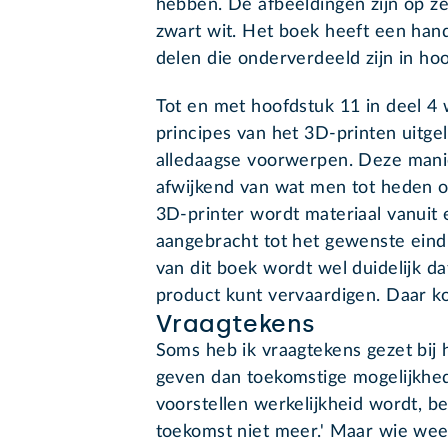
hebben. De afbeeldingen zijn op ze
zwart wit. Het boek heeft een han
delen die onderverdeeld zijn in ho
Tot en met hoofdstuk 11 in deel 4
principes van het 3D-printen uitge
alledaagse voorwerpen. Deze manie
afwijkend van wat men tot heden o
3D-printer wordt materiaal vanuit 
aangebracht tot het gewenste eindp
van dit boek wordt wel duidelijk da
product kunt vervaardigen. Daar ko
Vraagtekens
Soms heb ik vraagtekens gezet bij 
geven dan toekomstige mogelijkhede
voorstellen werkelijkheid wordt, be
toekomst niet meer.' Maar wie weet 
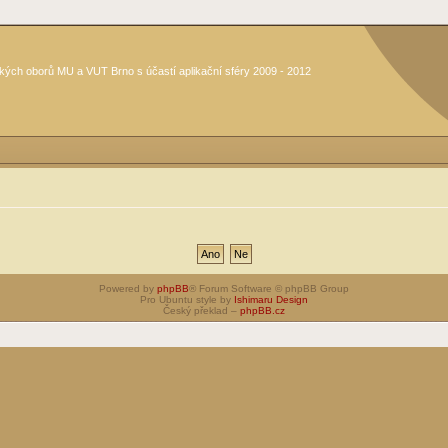
kých oborů MU a VUT Brno s účastí aplikační sféry 2009 - 2012
Powered by
phpBB
® Forum Software © phpBB Group
Pro Ubuntu style by
Ishimaru Design
Český překlad –
phpBB.cz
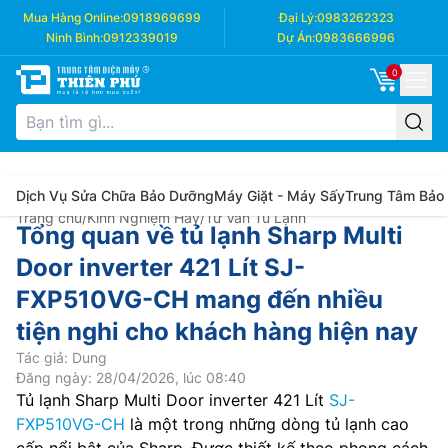
Mua Hàng Online:
0918969699
Đại Lý:
0983262323
Ninh Bình:
0912339019
Dự Án:
0983666996
0
Dịch Vụ Sửa Chữa Bảo Dưỡng
Máy Giặt - Máy Sấy
Trung Tâm Bảo
Trang chủ
/
Kinh Nghiệm Hay
/
Tư Vấn Tủ Lạnh
Tổng quan về tủ lạnh Sharp Multi
Door inverter 421 Lít SJ-
FXP510VG-CH mang đến nhiều
tiện nghi cho khách hàng hiện nay
Tác giả: Dung
Đăng ngày: 28/04/2026, lúc 08:40
Tủ lạnh Sharp Multi Door inverter 421 Lít
SJ-
FXP510VG-CH
là một trong những dòng tủ lạnh cao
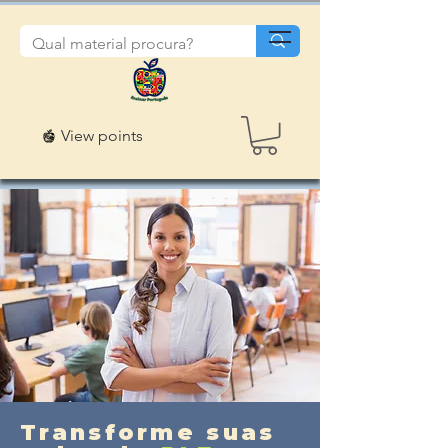
View points
Transforme suas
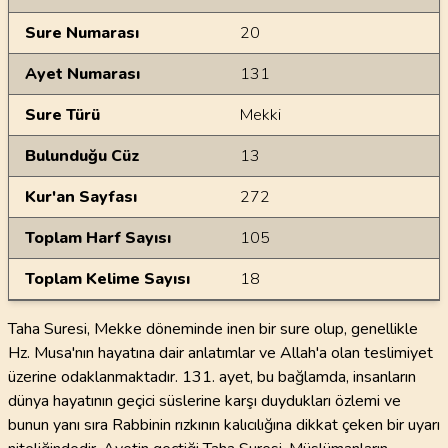
Sure Numarası
20
Ayet Numarası
131
Sure Türü
Mekki
Bulunduğu Cüz
13
Kur'an Sayfası
272
Toplam Harf Sayısı
105
Toplam Kelime Sayısı
18
Taha Suresi, Mekke döneminde inen bir sure olup, genellikle
Hz. Musa'nın hayatına dair anlatımlar ve Allah'a olan teslimiyet
üzerine odaklanmaktadır. 131. ayet, bu bağlamda, insanların
dünya hayatının geçici süslerine karşı duydukları özlemi ve
bunun yanı sıra Rabbinin rızkının kalıcılığına dikkat çeken bir uyarı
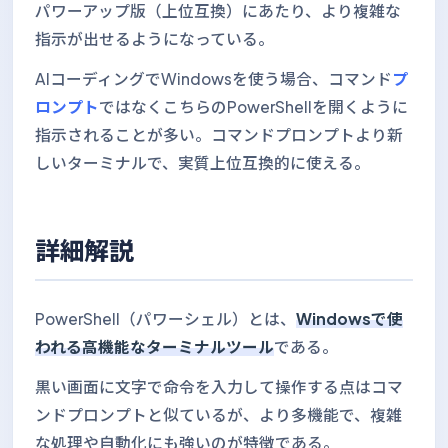
パワーアップ版（上位互換）にあたり、より複雑な
指示が出せるようになっている。
AIコーディングでWindowsを使う場合、コマンド
プ
ロンプト
ではなくこちらのPowerShellを開くように
指示されることが多い。コマンドプロンプトより新
しいターミナルで、実質上位互換的に使える。
詳細解説
PowerShell（パワーシェル）とは、
Windowsで使
われる高機能なターミナルツール
である。
黒い画面に文字で命令を入力して操作する点はコマ
ンドプロンプトと似ているが、より多機能で、複雑
な処理や自動化にも強いのが特徴である。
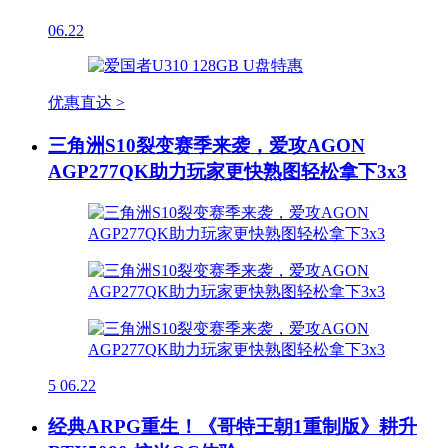
06.22
优惠直达 >
三角洲S10裂变赛季来袭，爱攻AGON
AGP277QK助力玩家更快熟图轻松拿下3x3
5
06.22
经典ARPG重生！《哥特王朝1重制版》耕升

******************************

WHAT YOU ARE ASKED TO DO: For the records above, give the number of lines that include the string "phpBB", with nothing added.

RESULT OF THIS EXERCISE: 3